- **WHAT YOU WILL DO**:
Below are records; count the lines in them that hold "sono" and give only the count.

- **SOURCE MATERIAL**:

..............................

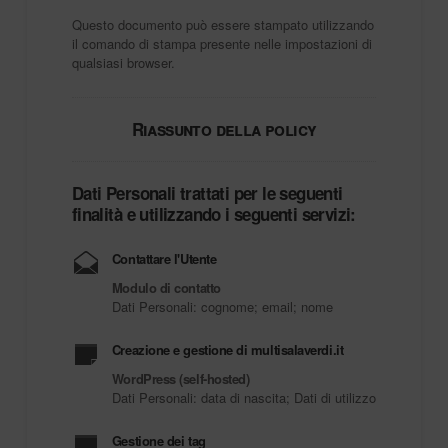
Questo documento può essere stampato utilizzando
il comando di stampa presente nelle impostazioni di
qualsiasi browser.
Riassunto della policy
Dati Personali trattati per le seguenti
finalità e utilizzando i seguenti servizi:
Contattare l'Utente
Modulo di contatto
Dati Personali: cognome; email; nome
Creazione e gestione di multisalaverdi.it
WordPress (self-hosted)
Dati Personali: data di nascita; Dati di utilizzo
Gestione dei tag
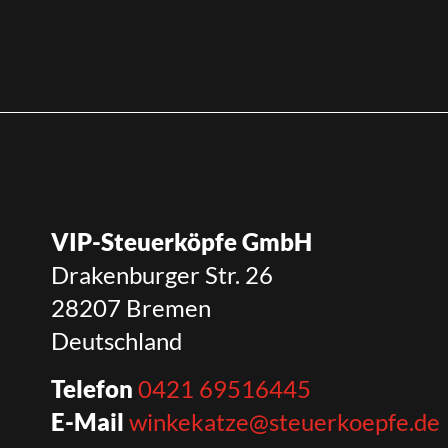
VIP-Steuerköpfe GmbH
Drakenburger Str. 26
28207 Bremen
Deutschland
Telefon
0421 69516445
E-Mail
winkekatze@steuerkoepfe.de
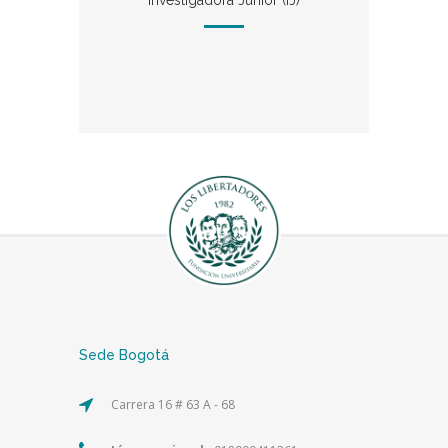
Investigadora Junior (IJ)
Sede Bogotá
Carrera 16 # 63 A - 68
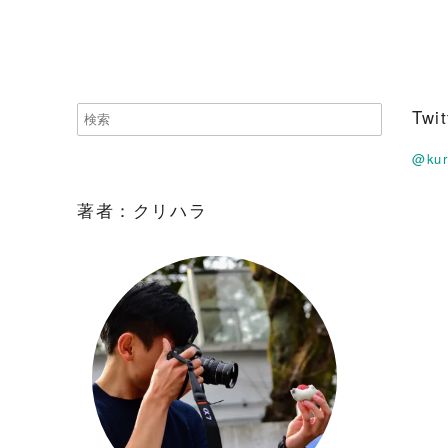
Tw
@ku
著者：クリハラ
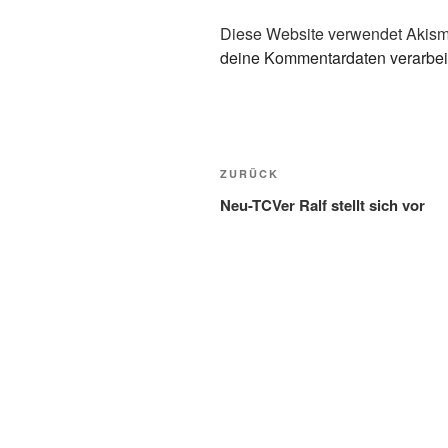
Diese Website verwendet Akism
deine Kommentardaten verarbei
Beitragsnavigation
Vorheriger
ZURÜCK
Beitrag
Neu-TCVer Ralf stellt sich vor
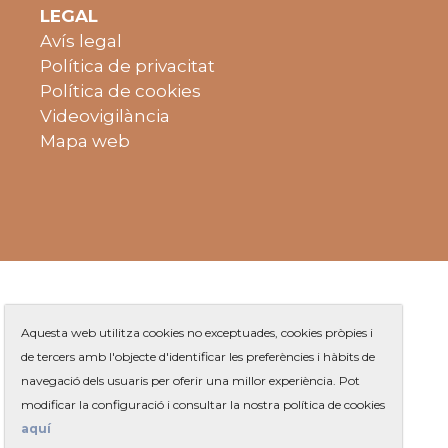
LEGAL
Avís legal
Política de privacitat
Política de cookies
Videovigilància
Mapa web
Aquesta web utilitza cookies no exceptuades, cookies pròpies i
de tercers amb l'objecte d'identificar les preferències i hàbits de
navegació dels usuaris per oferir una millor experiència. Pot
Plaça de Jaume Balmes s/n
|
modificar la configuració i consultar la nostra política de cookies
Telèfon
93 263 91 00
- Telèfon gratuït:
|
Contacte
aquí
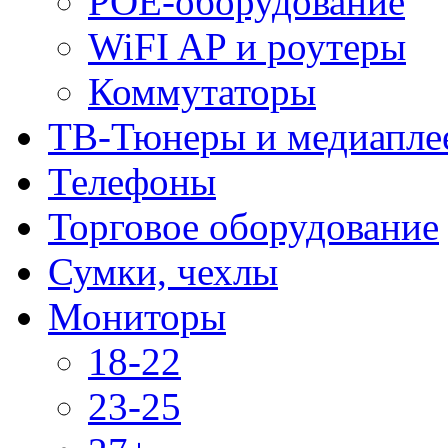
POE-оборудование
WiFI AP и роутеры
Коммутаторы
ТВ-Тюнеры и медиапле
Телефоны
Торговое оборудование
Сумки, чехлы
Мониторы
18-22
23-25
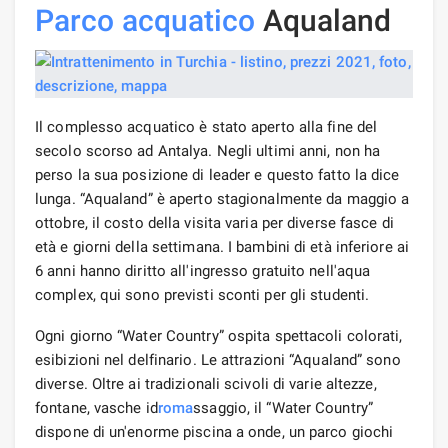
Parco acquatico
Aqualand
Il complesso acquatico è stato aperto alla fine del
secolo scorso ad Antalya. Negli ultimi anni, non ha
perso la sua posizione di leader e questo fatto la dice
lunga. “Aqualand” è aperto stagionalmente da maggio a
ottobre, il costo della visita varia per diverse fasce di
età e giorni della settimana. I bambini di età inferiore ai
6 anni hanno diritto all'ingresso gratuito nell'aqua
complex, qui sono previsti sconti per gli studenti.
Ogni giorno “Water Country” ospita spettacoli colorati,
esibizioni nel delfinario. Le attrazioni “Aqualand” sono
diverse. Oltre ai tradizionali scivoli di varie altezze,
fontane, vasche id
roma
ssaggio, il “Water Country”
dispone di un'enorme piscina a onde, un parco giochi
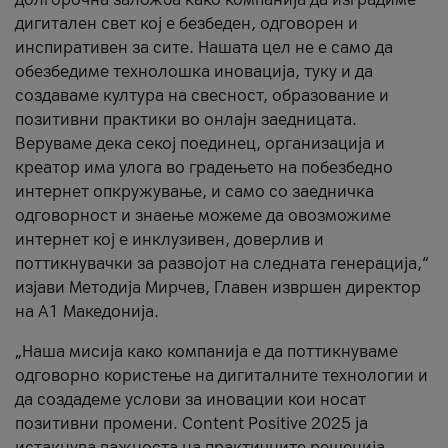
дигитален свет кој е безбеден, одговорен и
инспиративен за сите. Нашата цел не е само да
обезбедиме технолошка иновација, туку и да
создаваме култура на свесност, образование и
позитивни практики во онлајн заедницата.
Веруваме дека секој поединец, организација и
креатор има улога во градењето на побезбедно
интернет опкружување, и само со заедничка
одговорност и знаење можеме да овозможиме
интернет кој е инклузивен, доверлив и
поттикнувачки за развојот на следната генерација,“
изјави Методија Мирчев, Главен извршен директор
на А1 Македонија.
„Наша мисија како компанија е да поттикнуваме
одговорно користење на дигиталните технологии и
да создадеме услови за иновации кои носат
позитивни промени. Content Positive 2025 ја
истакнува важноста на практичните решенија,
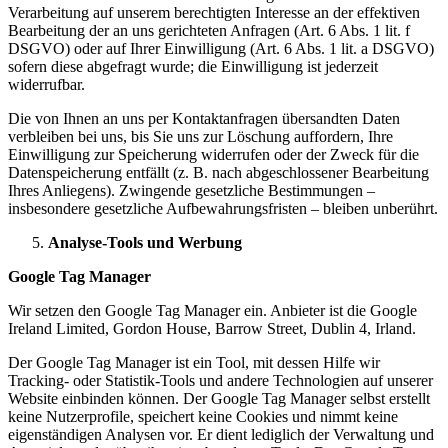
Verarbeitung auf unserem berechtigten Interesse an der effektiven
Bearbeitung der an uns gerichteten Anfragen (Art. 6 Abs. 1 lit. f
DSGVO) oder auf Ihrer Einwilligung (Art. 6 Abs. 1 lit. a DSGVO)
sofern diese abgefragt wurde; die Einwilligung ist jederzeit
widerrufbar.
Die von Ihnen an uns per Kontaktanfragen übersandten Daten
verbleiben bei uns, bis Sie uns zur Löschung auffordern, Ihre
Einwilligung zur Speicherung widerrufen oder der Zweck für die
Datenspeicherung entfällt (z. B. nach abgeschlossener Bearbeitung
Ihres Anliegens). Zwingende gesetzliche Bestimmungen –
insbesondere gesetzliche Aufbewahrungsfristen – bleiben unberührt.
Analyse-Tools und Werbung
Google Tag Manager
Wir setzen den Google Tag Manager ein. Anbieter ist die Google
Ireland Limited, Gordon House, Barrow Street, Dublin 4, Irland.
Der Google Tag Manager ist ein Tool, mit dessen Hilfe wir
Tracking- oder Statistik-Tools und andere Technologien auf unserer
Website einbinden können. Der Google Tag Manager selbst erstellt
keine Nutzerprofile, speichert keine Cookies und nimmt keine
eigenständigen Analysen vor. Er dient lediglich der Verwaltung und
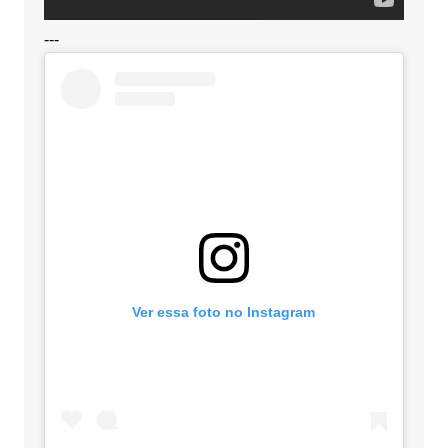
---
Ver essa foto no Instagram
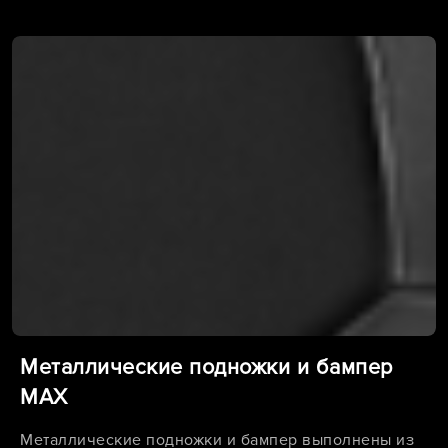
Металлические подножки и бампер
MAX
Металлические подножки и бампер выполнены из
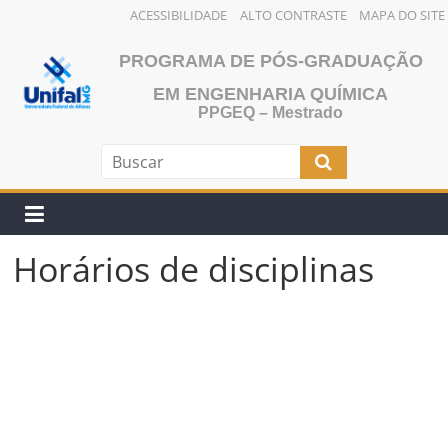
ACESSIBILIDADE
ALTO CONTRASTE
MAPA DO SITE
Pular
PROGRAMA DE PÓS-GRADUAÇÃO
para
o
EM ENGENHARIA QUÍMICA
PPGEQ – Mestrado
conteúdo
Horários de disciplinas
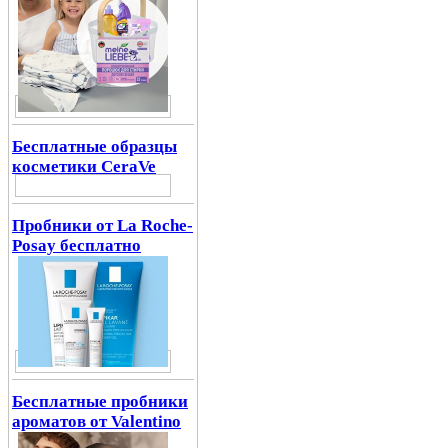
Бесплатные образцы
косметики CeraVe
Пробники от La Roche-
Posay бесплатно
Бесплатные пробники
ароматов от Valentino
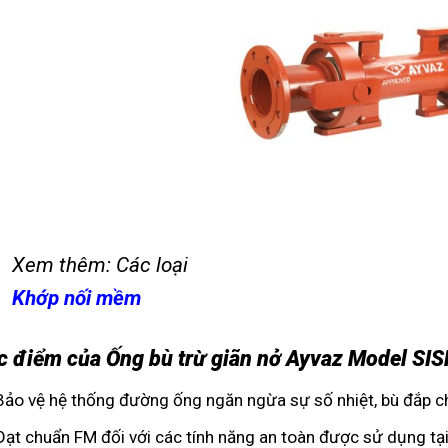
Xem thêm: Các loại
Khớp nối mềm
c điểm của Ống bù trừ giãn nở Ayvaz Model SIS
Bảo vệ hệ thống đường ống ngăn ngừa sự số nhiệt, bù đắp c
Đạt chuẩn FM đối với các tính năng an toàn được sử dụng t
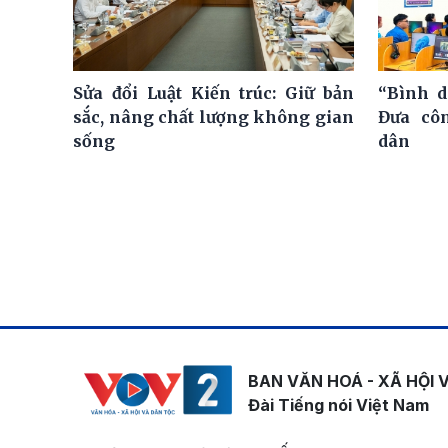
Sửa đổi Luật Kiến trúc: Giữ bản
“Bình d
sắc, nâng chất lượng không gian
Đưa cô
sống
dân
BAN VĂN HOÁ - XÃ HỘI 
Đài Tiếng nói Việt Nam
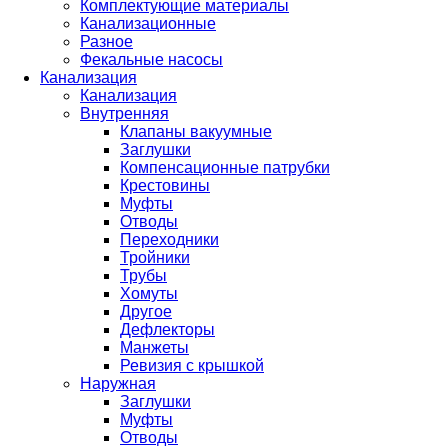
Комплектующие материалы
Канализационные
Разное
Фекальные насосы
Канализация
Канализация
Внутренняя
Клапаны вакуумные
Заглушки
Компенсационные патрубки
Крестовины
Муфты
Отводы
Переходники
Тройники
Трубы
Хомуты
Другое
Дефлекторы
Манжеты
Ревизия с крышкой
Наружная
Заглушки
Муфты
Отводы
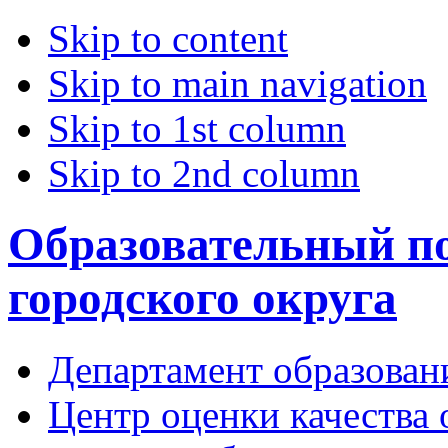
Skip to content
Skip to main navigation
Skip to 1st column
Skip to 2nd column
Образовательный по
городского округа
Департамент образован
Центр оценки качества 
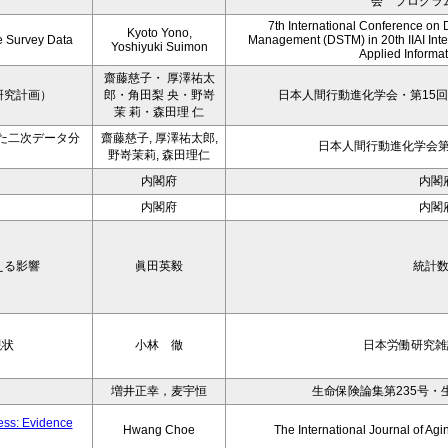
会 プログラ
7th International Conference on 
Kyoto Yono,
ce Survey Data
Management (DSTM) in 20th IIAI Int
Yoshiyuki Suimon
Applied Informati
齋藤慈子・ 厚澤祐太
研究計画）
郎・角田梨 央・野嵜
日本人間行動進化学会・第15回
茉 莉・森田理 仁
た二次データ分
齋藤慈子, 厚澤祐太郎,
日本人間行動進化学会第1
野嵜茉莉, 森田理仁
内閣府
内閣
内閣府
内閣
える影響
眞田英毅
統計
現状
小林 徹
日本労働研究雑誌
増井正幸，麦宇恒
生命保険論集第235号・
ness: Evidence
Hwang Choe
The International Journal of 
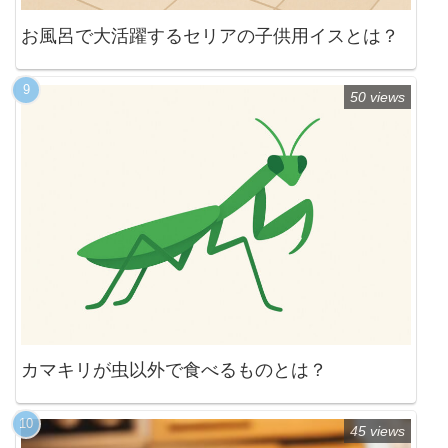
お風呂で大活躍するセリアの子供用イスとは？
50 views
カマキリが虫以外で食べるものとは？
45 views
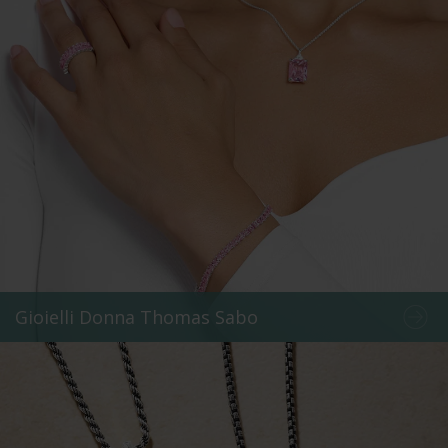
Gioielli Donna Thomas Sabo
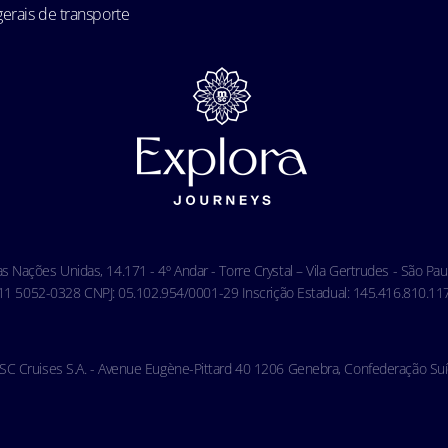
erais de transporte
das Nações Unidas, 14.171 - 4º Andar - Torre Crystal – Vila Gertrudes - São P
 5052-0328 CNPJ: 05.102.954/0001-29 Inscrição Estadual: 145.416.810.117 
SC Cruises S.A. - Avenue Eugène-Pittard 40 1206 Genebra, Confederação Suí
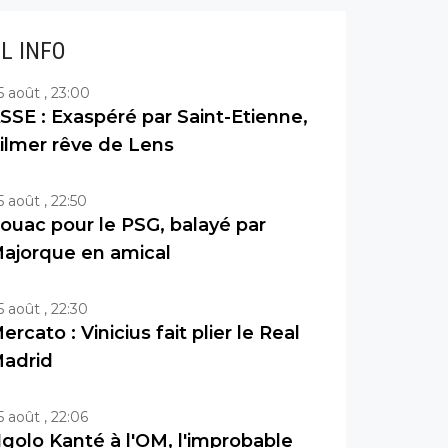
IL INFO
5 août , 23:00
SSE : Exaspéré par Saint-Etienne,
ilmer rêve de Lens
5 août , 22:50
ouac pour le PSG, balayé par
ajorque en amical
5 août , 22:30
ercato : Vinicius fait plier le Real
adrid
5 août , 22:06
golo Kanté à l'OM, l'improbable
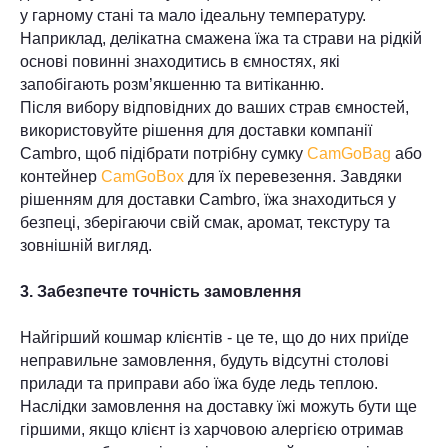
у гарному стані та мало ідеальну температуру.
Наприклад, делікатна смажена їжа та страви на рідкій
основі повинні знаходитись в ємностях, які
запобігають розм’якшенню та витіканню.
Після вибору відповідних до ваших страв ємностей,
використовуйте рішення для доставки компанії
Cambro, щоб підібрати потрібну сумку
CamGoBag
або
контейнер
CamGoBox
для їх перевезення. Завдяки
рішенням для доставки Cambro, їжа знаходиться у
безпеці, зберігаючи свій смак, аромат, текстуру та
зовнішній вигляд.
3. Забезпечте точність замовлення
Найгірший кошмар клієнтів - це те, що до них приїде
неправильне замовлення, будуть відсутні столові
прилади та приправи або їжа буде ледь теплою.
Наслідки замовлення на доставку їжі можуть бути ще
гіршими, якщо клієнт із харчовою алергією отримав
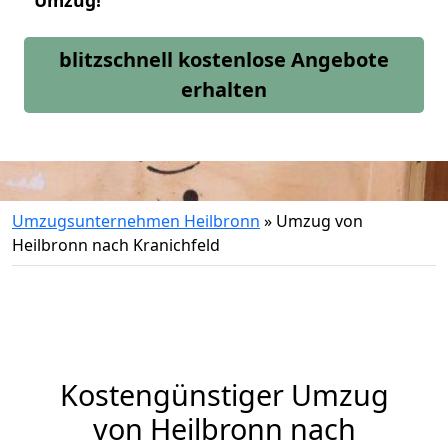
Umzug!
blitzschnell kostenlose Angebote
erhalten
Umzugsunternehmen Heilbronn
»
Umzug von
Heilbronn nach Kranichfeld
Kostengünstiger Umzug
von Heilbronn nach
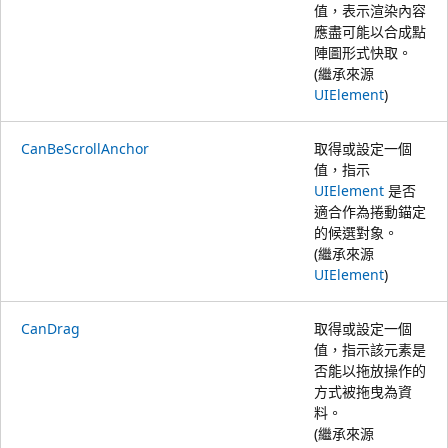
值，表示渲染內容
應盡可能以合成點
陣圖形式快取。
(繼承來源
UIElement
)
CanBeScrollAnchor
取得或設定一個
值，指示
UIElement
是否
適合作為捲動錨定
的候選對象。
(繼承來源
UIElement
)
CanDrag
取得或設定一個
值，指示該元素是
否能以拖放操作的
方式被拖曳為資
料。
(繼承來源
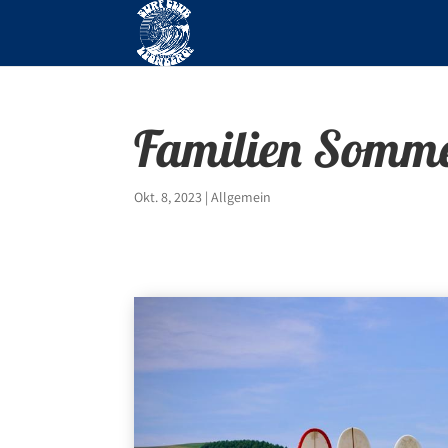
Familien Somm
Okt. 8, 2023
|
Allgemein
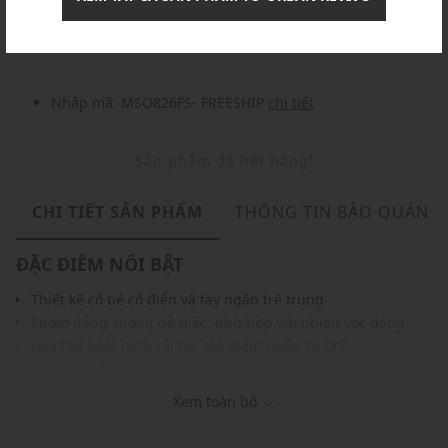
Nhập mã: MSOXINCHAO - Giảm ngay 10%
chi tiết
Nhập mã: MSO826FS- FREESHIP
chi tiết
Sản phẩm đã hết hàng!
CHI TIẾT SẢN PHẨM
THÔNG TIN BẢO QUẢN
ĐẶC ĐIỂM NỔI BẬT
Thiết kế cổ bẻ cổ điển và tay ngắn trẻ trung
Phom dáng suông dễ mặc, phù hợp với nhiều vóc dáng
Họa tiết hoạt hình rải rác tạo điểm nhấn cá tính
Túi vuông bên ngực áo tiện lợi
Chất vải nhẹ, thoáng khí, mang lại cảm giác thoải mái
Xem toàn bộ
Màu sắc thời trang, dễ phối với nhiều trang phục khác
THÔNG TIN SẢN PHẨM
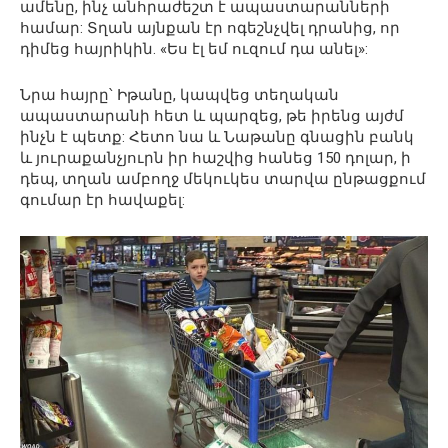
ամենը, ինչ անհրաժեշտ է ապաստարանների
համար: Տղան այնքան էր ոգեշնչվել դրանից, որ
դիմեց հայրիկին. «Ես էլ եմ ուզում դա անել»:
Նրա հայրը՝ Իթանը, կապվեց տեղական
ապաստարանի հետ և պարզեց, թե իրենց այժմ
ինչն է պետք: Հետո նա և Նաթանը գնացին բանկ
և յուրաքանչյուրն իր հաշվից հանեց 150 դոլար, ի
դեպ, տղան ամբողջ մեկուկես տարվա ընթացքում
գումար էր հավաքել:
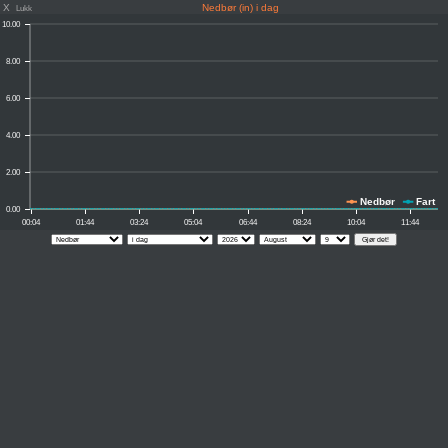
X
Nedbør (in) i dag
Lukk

..............................

- **ANSWER SPACE**:
2